Опубликовано в журнале Новый Мир, номер 9, 2006
“Переход”. Режиссер Владимир Панков. Центр драматургии и режиссуры под руководством Алексея Казанцева и Михаила Рощина, совместно со студией “Sound-drama”. Премьера 27 апреля 2006 года.
Молодой театр иногда “подкидывает” московской публике явления, о которых тут же начинают говорить как о новации. Круг лиц меняется часто, новые жанры являются реже и живее обнадеживают — нет ничего более постоянного, убаюкивающего и тяжеловесного в театре, чем традиция. Последние два года о режиссере Владимире Панкове говорят как о скромном и лукавом новаторе, потихоньку подбирающемся к вершинам истеблишмента.
Панков — новатор, но не авангардист.

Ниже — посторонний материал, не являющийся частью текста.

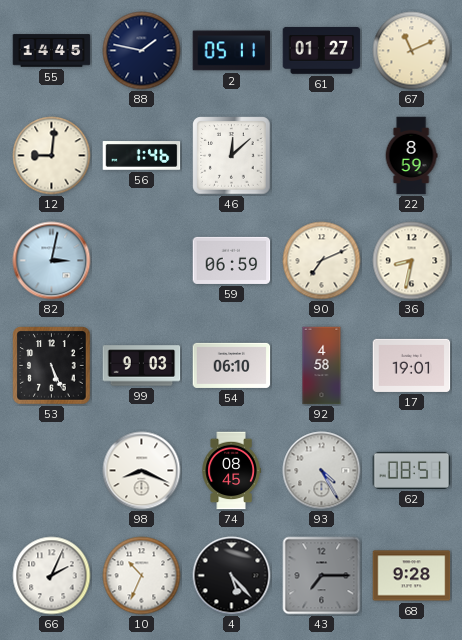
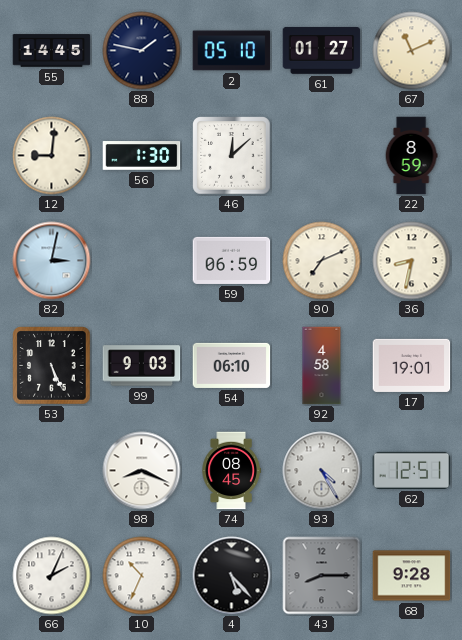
2: 05:11 -> 05:10
56: 1:46 -> 1:30
62: 08:51 -> 12:51
43: 7:15 -> 8:15
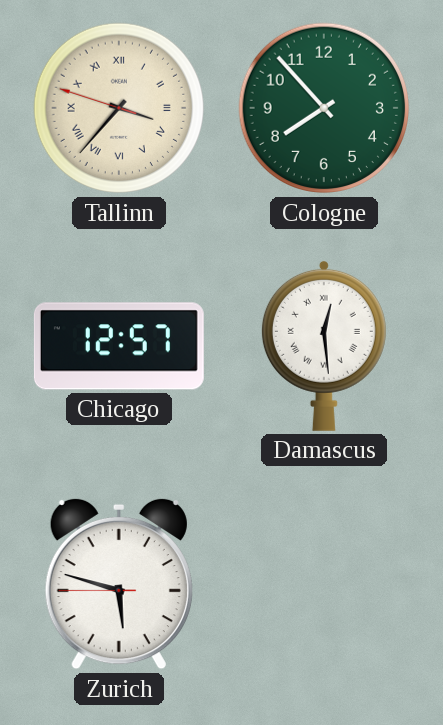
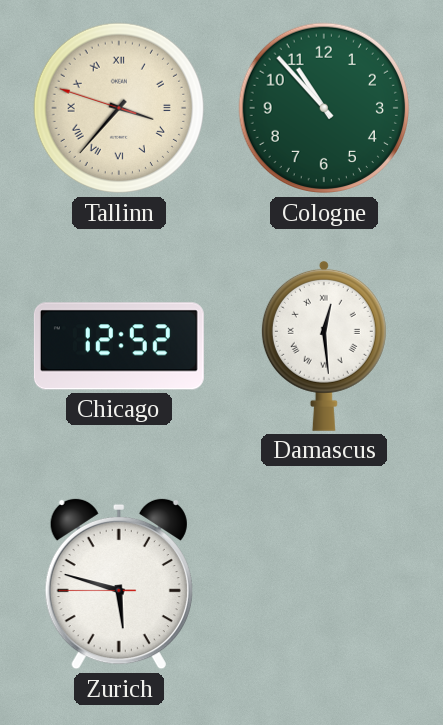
Cologne: 7:53 -> 10:53
Chicago: 12:57 -> 12:52
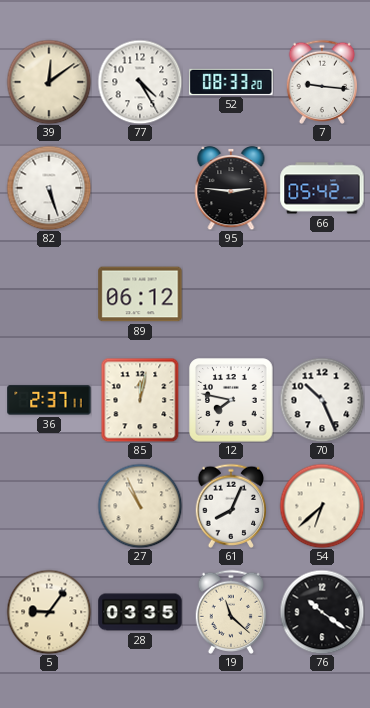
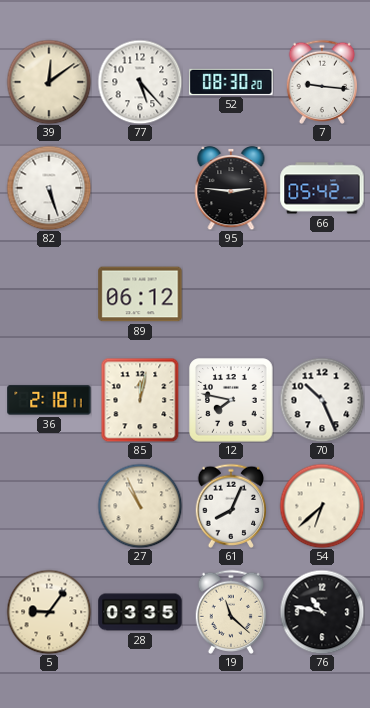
77: 4:25 -> 5:23
52: 08:33 -> 08:30
36: 2:37 -> 2:18
76: 10:21 -> 10:47
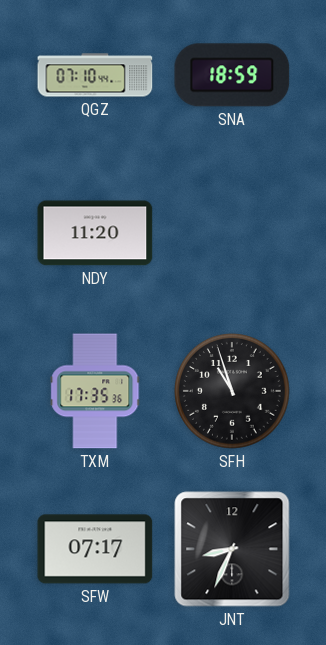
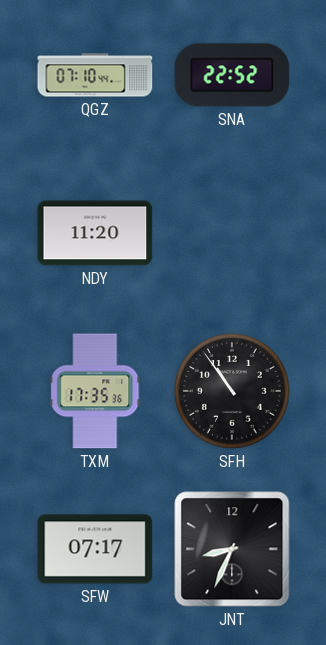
SNA: 18:59 -> 22:52
SFH: 10:57 -> 10:54
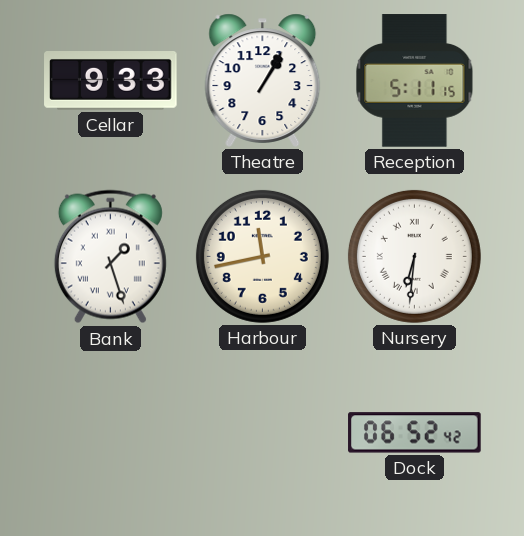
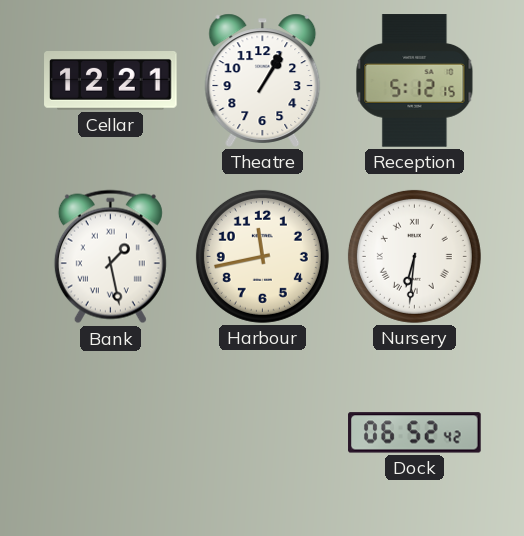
Cellar: 9:33 -> 12:21
Reception: 5:11 -> 5:12
Bank: 1:27 -> 1:28
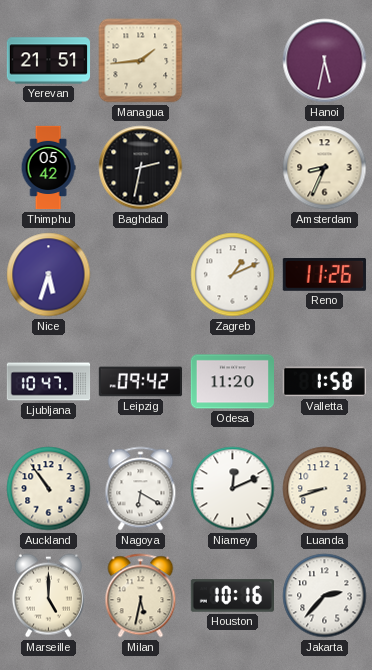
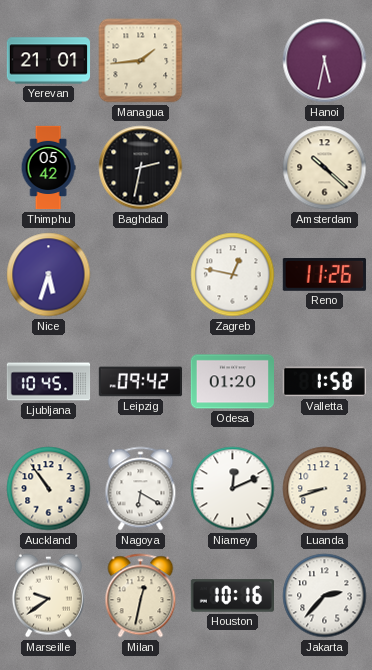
Yerevan: 21:51 -> 21:01
Amsterdam: 8:34 -> 10:22
Zagreb: 1:11 -> 12:47
Ljubljana: 10:47 -> 10:45
Odesa: 11:20 -> 01:20
Marseille: 5:00 -> 9:39
Milan: 5:32 -> 12:32
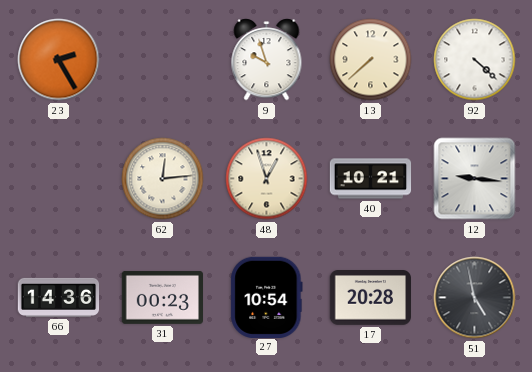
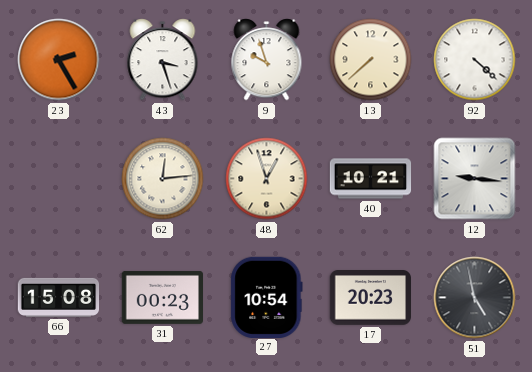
43: none -> 3:27
66: 14:36 -> 15:08
17: 20:28 -> 20:23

Его путь пролегает в престижные залы не из подвалов. Он сразу начал с крупного и веского, никого намеренно не шокируя, захватив право метафорически и театрально говорить о самых больных точках реальности. Его театр музыкален, кабаретен, игрив — но это трагическое кабаре, злое, оскаленное. Повеселиться вместе с ним не удастся. Но испытать наслаждение искусством получится. Панков, находясь в русле идей “новой драмы”, “документального театра”, стилизует, раскрашивает реальность — так макияж и костюм превращают обычную проститутку в гетеру. Не слишком приглядный образ, но точный — Панков переводит ужасающие, тоскливые, депрессивные факты действительности в гротесковую театральную реальность, превращая жизнь в веселую страшилку, а зрителя нагружая философским парадоксом. Отвратительное у Панкова выглядит привлекательным, более того — артистичным. В этом тревожащая острота его сценических текстов. Плохое, но родное; скверное, но узнаваемое; гадкое, но красивое.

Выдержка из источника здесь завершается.